Available data:
● ● ● ● ● ● ●
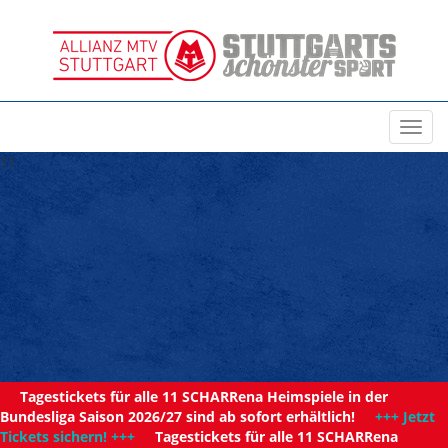
Toggl
navig
11
Tagestickets für alle 11 SCHARRena Heimspiele in der
Bundesliga Saison 2026/27 sind ab sofort erhältlich!
+++ Jetzt
Tickets sichern! +++
Tagestickets für alle 11 SCHARRena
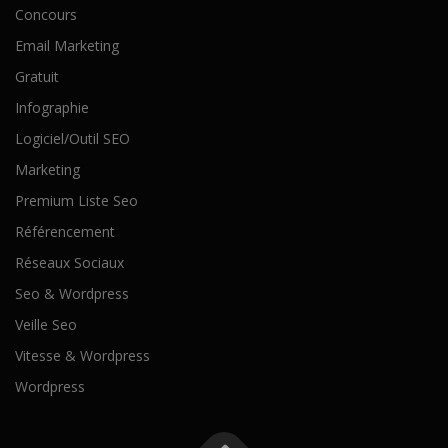
Concours
Email Marketing
Gratuit
Infographie
Logiciel/Outil SEO
Marketing
Premium Liste Seo
Référencement
Réseaux Sociaux
Seo & Wordpress
Veille Seo
Vitesse & Wordpress
Wordpress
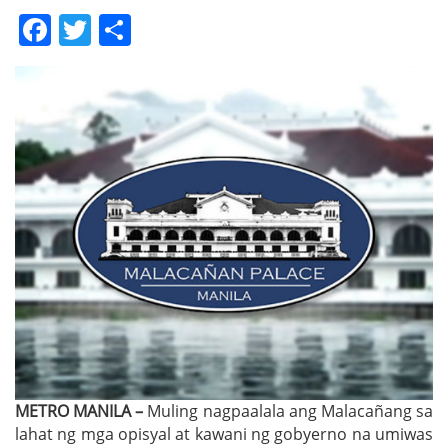
Facebook
Twitter
Share
METRO MANILA –
Muling nagpaalala ang Malacañang sa
lahat ng mga opisyal at kawani ng gobyerno na umiwas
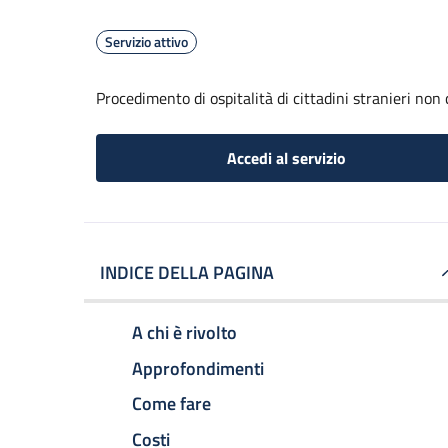
Servizio attivo
Procedimento di ospitalità di cittadini stranieri non
Accedi al servizio
INDICE DELLA PAGINA
A chi è rivolto
Approfondimenti
Come fare
Costi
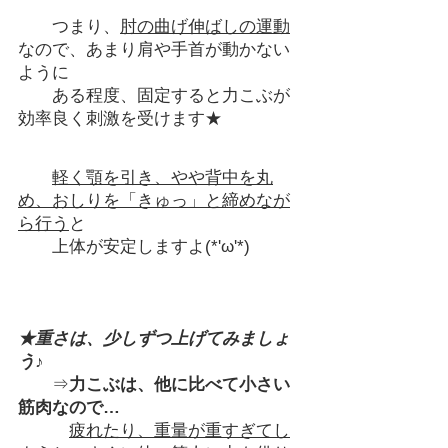
　　つまり、
肘の曲げ伸ばしの運動
なので、あまり肩や手首が動かない
ように
　　ある程度、固定すると力こぶが
効率良く刺激を受けます★
軽く顎を引き、やや背中を丸
め、おしりを「きゅっ」と締めなが
ら行う
と
　　上体が安定しますよ(*'ω'*)
★重さは、少しずつ上げてみましょ
う♪
　　⇒
力こぶは、他に比べて小さい
筋肉なので…
疲れたり、重量が重すぎてし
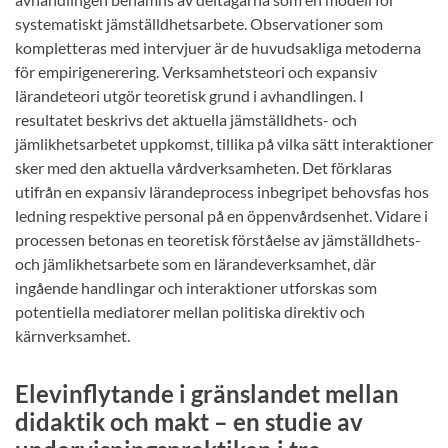
systematiskt jämställdhetsarbete. Observationer som
kompletteras med intervjuer är de huvudsakliga metoderna
för empirigenerering. Verksamhetsteori och expansiv
lärandeteori utgör teoretisk grund i avhandlingen. I
resultatet beskrivs det aktuella jämställdhets- och
jämlikhetsarbetet uppkomst, tillika på vilka sätt interaktioner
sker med den aktuella vårdverksamheten. Det förklaras
utifrån en expansiv lärandeprocess inbegripet behovsfas hos
ledning respektive personal på en öppenvårdsenhet. Vidare i
processen betonas en teoretisk förståelse av jämställdhets-
och jämlikhetsarbete som en lärandeverksamhet, där
ingående handlingar och interaktioner utforskas som
potentiella mediatorer mellan politiska direktiv och
kärnverksamhet.
Elevinflytande i gränslandet mellan
didaktik och makt – en studie av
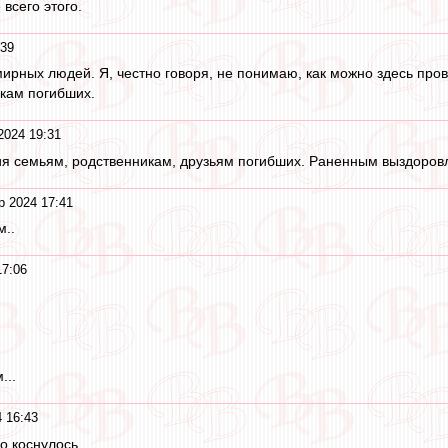
всего этого.
:39
ирных людей. Я, честно говоря, не понимаю, как можно здесь пров
кам погибших.
2024 19:31
ия семьям, родственникам, друзьям погибших. Раненным выздоров
р 2024 17:41
м..
17:06
...
 16:43
о коснулось.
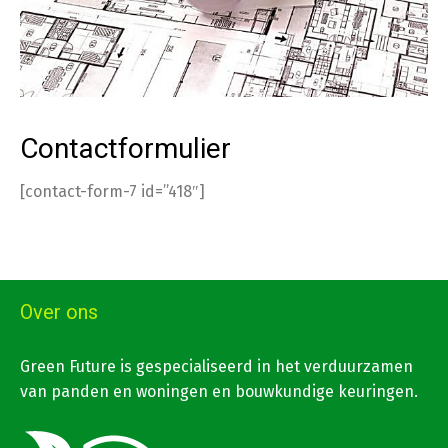
Contactformulier
[contact-form-7 id=”418″]
Over ons
Green Future is gespecialiseerd in het verduurzamen
van panden en woningen en bouwkundige keuringen.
● ● ● ● ● ● ●
Task to complete: Exact copy, no pictures: write out all the records above.

Completed exercise:
Toggl
navig
11
Tagestickets für alle 11 SCHARRena Heimspiele in der
Bundesliga Saison 2026/27 sind ab sofort erhältlich!
+++ Jetzt
Tickets sichern! +++
Tagestickets für alle 11 SCHARRena
Concours
Email Marketing
Gratuit
Infographie
Logiciel/Outil SEO
Marketing
Premium Liste Seo
Référencement
Réseaux Sociaux
Seo & Wordpress
Veille Seo
Vitesse & Wordpress
Wordpress
Facebook
Twitter
Share
METRO MANILA –
Muling nagpaalala ang Malacañang sa
lahat ng mga opisyal at kawani ng gobyerno na umiwas
Servizio attivo
Procedimento di ospitalità di cittadini stranieri non
Accedi al servizio
INDICE DELLA PAGINA
A chi è rivolto
Approfondimenti
Come fare
Costi
　　つまり、
肘の曲げ伸ばしの運動
なので、あまり肩や手首が動かない
ように
　　ある程度、固定すると力こぶが
効率良く刺激を受けます★
軽く顎を引き、やや背中を丸
め、おしりを「きゅっ」と締めなが
ら行う
と
　　上体が安定しますよ(*'ω'*)
★重さは、少しずつ上げてみましょ
う♪
　　⇒
力こぶは、他に比べて小さい
筋肉なので…
疲れたり、重量が重すぎてし
systematiskt jämställdhetsarbete. Observationer som
kompletteras med intervjuer är de huvudsakliga metoderna
för empirigenerering. Verksamhetsteori och expansiv
lärandeteori utgör teoretisk grund i avhandlingen. I
resultatet beskrivs det aktuella jämställdhets- och
jämlikhetsarbetet uppkomst, tillika på vilka sätt interaktioner
sker med den aktuella vårdverksamheten. Det förklaras
utifrån en expansiv lärandeprocess inbegripet behovsfas hos
ledning respektive personal på en öppenvårdsenhet. Vidare i
processen betonas en teoretisk förståelse av jämställdhets-
och jämlikhetsarbete som en lärandeverksamhet, där
ingående handlingar och interaktioner utforskas som
potentiella mediatorer mellan politiska direktiv och
kärnverksamhet.
Elevinflytande i gränslandet mellan
didaktik och makt – en studie av
всего этого.
:39
ирных людей. Я, честно говоря, не понимаю, как можно здесь пров
кам погибших.
2024 19:31
ия семьям, родственникам, друзьям погибших. Раненным выздоров
р 2024 17:41
м..
17:06
...
 16:43
о коснулось.
Contactformulier
[contact-form-7 id=”418″]
Over ons
Green Future is gespecialiseerd in het verduurzamen
van panden en woningen en bouwkundige keuringen.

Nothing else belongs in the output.